Spotting Deepfakes in an Election Year: How AI Detection Tools Work — and Sometimes Fail

1 week ago 32

With the progress of generative AI technologies, synthetic media is getting more realistic. Some of these outputs can still be recognized as AI-altered or AI-generated, but the quality we see today represents the lowest level of verisimilitude we can expect from these technologies moving forward.

AI detection tools provide results that require informed interpretation, and this can easily mislead users.

We work for WITNESS, an organization that is addressing how transparency in AI production can help mitigate the increasing confusion and lack of trust in the information environment. However, disclosure techniques such as visible and invisible watermarking, digital fingerprinting, labelling, and embedded metadata still need more refinement to address at least issues with their resilience, interoperability, and adoption. WITNESS has also done extensive work about the socio-technical aspects of provenance and authenticity approaches that can help people identify real content. See, for instance, this report or these articles here and here.

A complementary approach to marking what is real is to spot what is fake. Simple visual cues, such as looking for anomalous hand features or unnatural blinking patterns in deepfake videos, are quickly outdated by ever-evolving techniques. This has led to a growing demand for AI detection tools that can determine whether a piece of audio and visual content has been generated or edited using AI without relying on external corroboration or context.

While not a perfect fit as a term, in this article we use “real” to refer to content that has not been generated or edited by AI. Yet it is crucial to note that the distinction between real and synthetic is increasingly blurring. This is due in part to the fact that many modern cameras already integrate AI functionalities to direct light and frame objects. For instance, iPhone features such as Portrait Mode, Smart HDR, Deep Fusion, and Night mode use AI to enhance photo quality. Android incorporates similar features and further options that allow for in-camera AI-editing.

This piece aims to offer preliminary insights on how to evaluate and understand the outcomes provided by publicly accessible detectors that are available for free or at low cost. Based on testing conducted in February 2024 of a sample of online detectors that included Optic, Hive Moderation, V7, Invid, Deepware Scanner, Illuminarty, DeepID and open-source AI image detector, we discuss where these tools may currently experience limitations, as well as what factors need to be considered when deciding to use them. It is important to acknowledge that, akin to generative technologies, the development of detection models is ongoing. Therefore, a tool’s performance may vary over time: it might struggle to accurately identify certain manipulations at one point but excel in detecting others as it evolves. This dynamic nature underscores the challenges in synthetic media detection tools and the necessity of staying informed about their latest advancements.

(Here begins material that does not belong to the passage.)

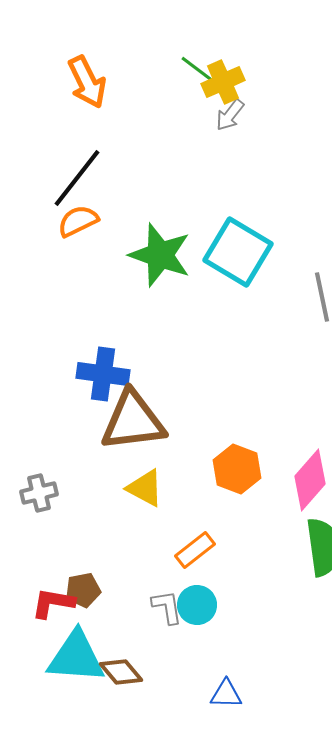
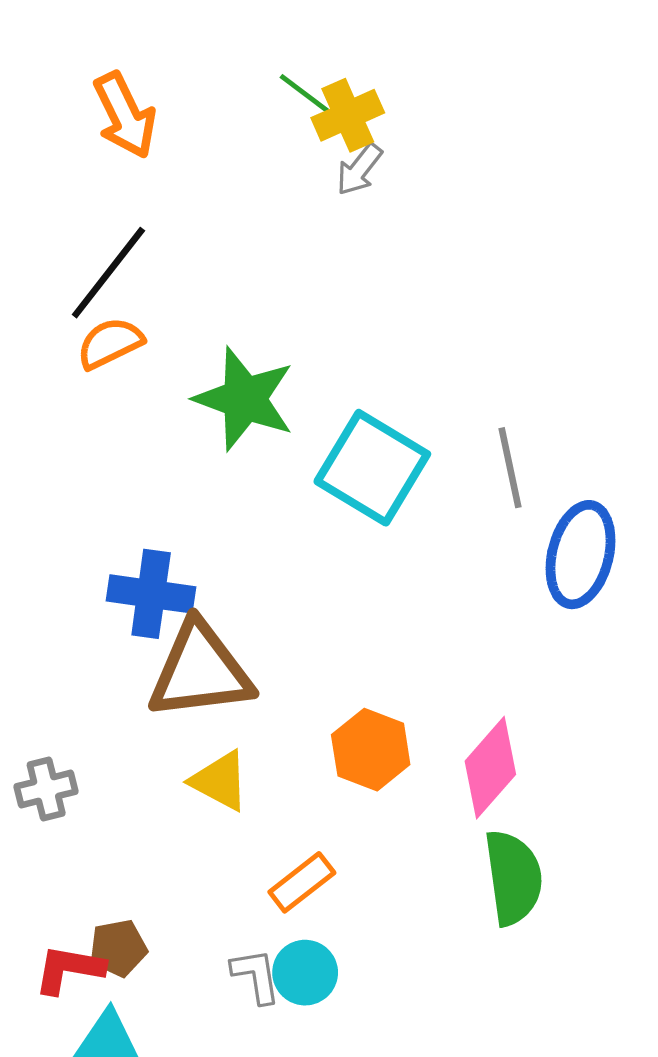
cyan square: (238, 252) -> (372, 468), moved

How Understandable Are the Results?

AI detection tools provide results that require informed interpretation, and this can easily mislead users. Computational detection tools could be a great starting point as part of a verification process, along with other open source techniques, often referred to as OSINT methods. This may include reverse image search, geolocation, or shadow analysis, among many others.

Unfortunately, most online detection tools do not provide sufficient information about their development, making it difficult to evaluate and trust the detector results and their significance.

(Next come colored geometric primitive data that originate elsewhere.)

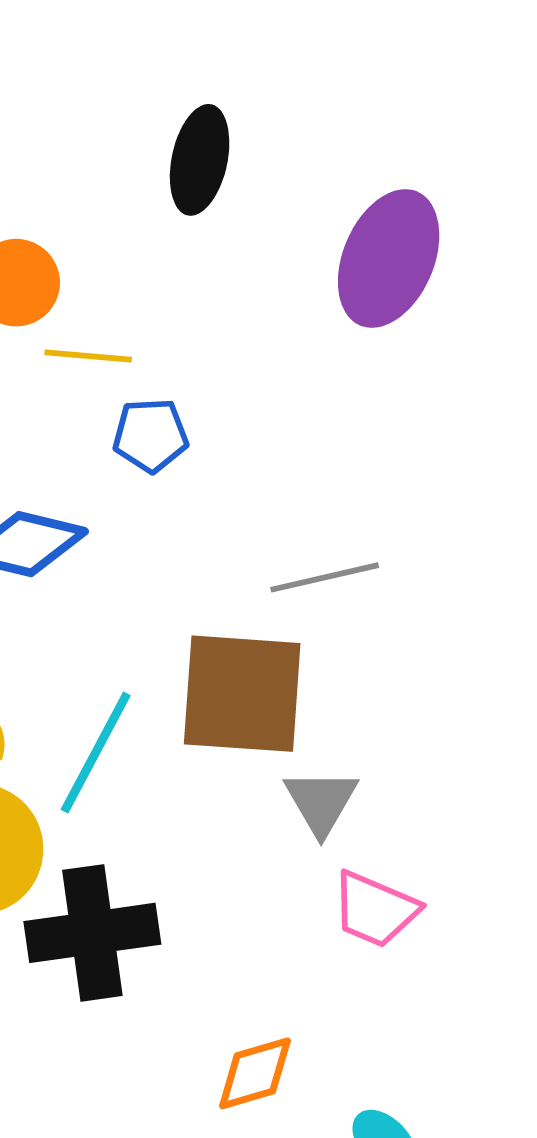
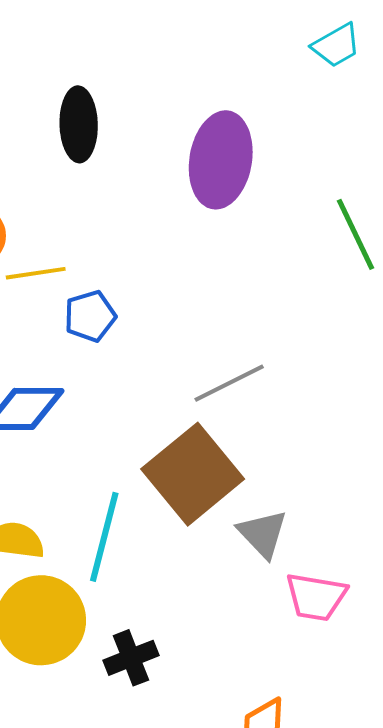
brown square: (242, 694) -> (193, 474), turned -30
black cross: (92, 933) -> (131, 658), size x0.6

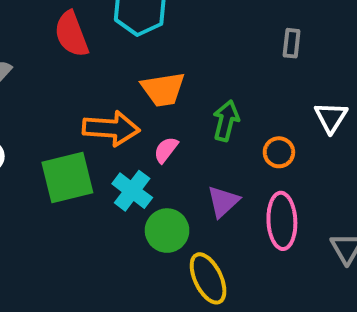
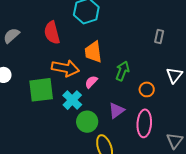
red semicircle: (71, 34) -> (52, 33), moved
orange trapezoid: (163, 89) -> (93, 52), turned 85

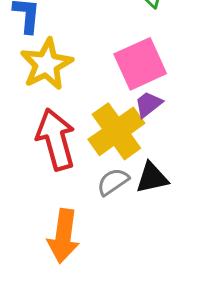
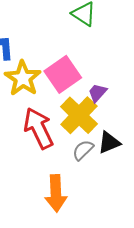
pink square: (140, 64) -> (63, 74), moved

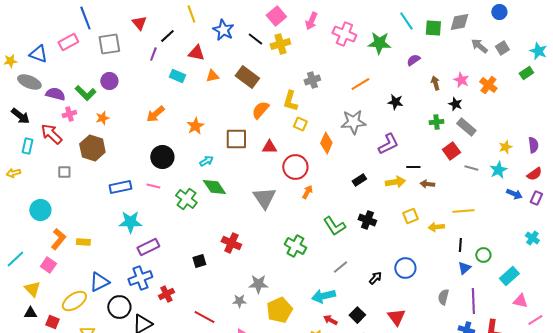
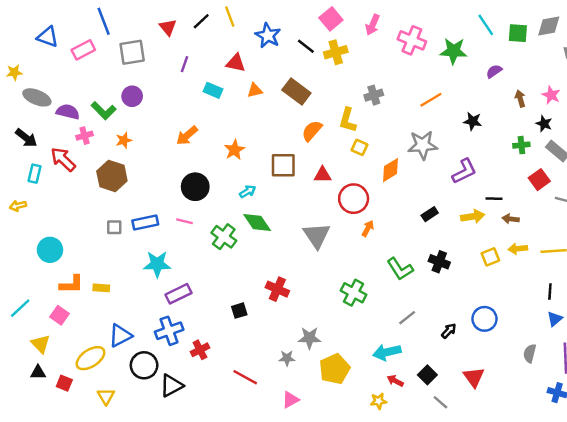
black line: (167, 36) -> (201, 21), moved
blue triangle: (38, 54) -> (48, 37), moved
orange diamond: (326, 143) -> (390, 170), turned 35
gray square: (64, 172) -> (114, 227), moved
yellow arrow: (436, 227) -> (518, 249), moved
orange L-shape: (58, 239) -> (71, 284), turned 50

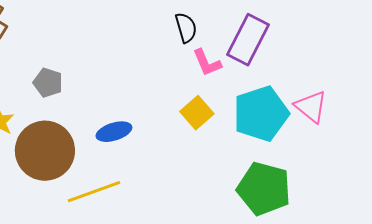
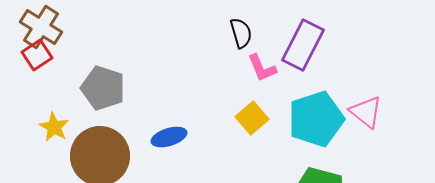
gray pentagon: (48, 83) -> (103, 88), size x1.5

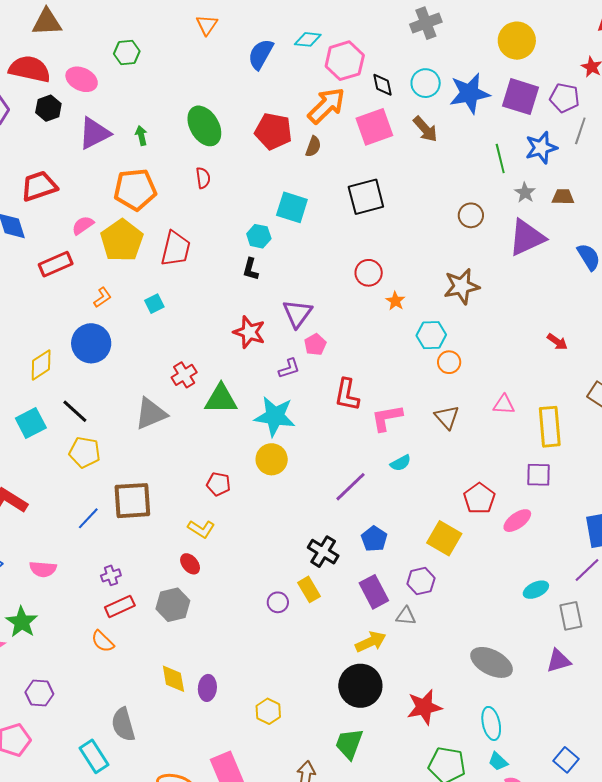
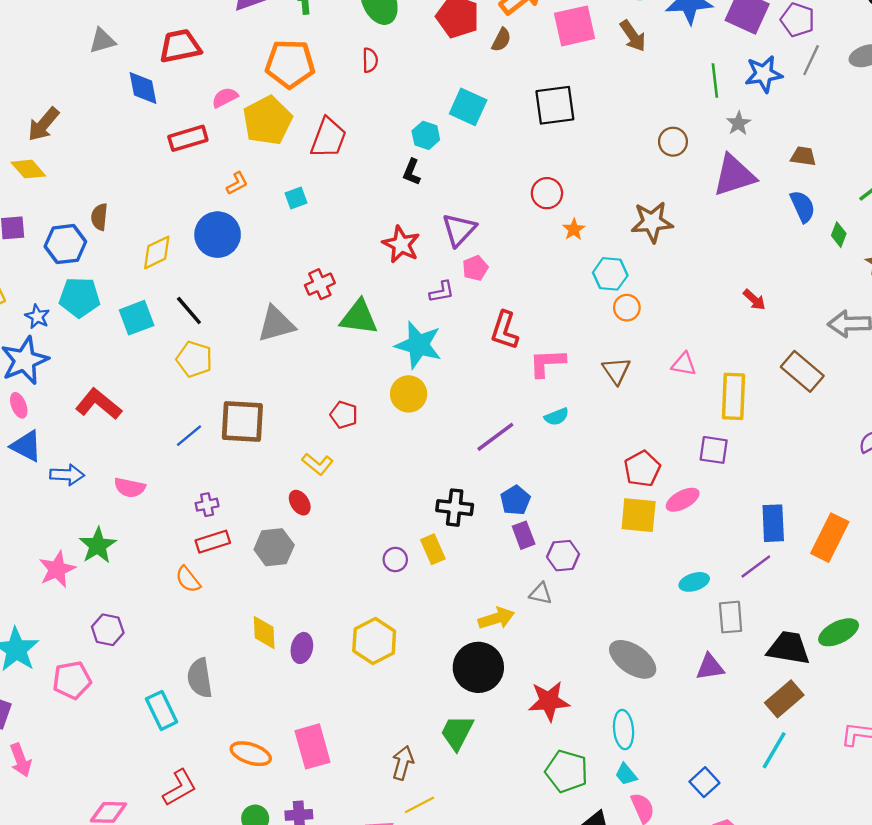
brown trapezoid: (563, 197) -> (803, 156), moved
yellow square: (444, 538) -> (639, 515), moved, turned -32
black cross: (323, 552) -> (455, 508), turned -32
purple rectangle: (374, 592) -> (524, 535), moved, size x0.7
yellow hexagon: (268, 711) -> (374, 641), moved, size x1.5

However, it is essential to note that detection tools should not be considered a one-stop solution and must be used with caution. We have seen how the use of publicly available software has led to confusion, especially when used without the right expertise to help interpret the results. Moreover, even when an AI-detection tool does not identify any signs of AI, this does not necessarily mean the content is not synthetic. And even when a piece of media is not synthetic, what is on the frame is always a curation of reality, or the content may have been staged.

Most of the results provided by AI detection tools give either a confidence interval or probabilistic determination (e.g. 85% human), whereas others only give a binary “yes/no” result. It can be challenging to interpret these results without knowing more about the detection model, such as what it was trained to detect, the dataset used for training, and when it was last updated. Unfortunately, most online detection tools do not provide sufficient information about their development, making it difficult to evaluate and trust the detector results and their significance.

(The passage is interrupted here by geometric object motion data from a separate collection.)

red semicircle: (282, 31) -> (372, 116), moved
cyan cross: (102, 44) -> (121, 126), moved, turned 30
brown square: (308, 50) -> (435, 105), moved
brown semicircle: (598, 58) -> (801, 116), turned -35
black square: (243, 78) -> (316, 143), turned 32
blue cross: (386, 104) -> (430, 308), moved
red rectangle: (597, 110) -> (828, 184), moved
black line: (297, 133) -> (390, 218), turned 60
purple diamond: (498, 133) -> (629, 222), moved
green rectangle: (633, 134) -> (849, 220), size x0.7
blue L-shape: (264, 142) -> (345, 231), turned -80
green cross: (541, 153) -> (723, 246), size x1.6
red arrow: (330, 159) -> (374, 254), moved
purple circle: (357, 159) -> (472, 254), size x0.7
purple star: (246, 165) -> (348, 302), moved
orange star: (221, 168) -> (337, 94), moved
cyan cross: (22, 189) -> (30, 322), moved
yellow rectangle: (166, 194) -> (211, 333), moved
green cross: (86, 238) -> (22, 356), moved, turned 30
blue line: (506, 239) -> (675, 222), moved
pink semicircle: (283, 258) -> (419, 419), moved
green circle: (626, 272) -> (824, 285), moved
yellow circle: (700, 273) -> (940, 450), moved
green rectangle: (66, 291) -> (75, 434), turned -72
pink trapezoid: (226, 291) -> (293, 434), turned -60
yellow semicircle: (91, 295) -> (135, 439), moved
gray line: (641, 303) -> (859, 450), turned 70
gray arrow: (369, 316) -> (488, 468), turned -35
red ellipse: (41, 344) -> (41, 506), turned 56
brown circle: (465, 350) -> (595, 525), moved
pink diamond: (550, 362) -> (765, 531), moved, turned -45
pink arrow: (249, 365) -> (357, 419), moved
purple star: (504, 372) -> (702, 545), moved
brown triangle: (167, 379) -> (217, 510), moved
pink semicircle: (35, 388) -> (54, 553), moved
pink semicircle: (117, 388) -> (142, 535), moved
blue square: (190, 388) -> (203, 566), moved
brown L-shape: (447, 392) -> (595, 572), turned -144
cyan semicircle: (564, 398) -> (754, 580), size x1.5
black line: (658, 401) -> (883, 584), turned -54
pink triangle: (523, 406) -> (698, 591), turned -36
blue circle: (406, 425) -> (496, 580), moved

How Accurate Are These Tools?

Classifiers developed by companies determine whether a particular piece of content was produced using their tool. …This is important because a negative result just denotes that the specific tool was not employed, but the content may have been generated or edited by another AI tool.

AI detection tools are computational and data-driven processes. These tools are trained on using specific datasets, including pairs of verified and synthetic content, to categorize media with varying degrees of certainty as either real or AI-generated. The accuracy of a tool depends on the quality, quantity, and type of training data used, as well as the algorithmic functions that it was designed for. For instance, a detection model may be able to spot AI-generated images, but may not be able to identify that a video is a deepfake created from swapping people’s faces.

Similarly, a model trained on a dataset of public figures and politicians may be able to identify a deepfake of Ukraine President Volodymyr Zelensky, but may falter with less public figures like a journalist who lacks a substantial online footprint.

Additionally, detection accuracy may diminish in scenarios involving audio content marred by background noise or overlapping conversations, particularly if the tool was originally trained on clear, unobstructed audio samples.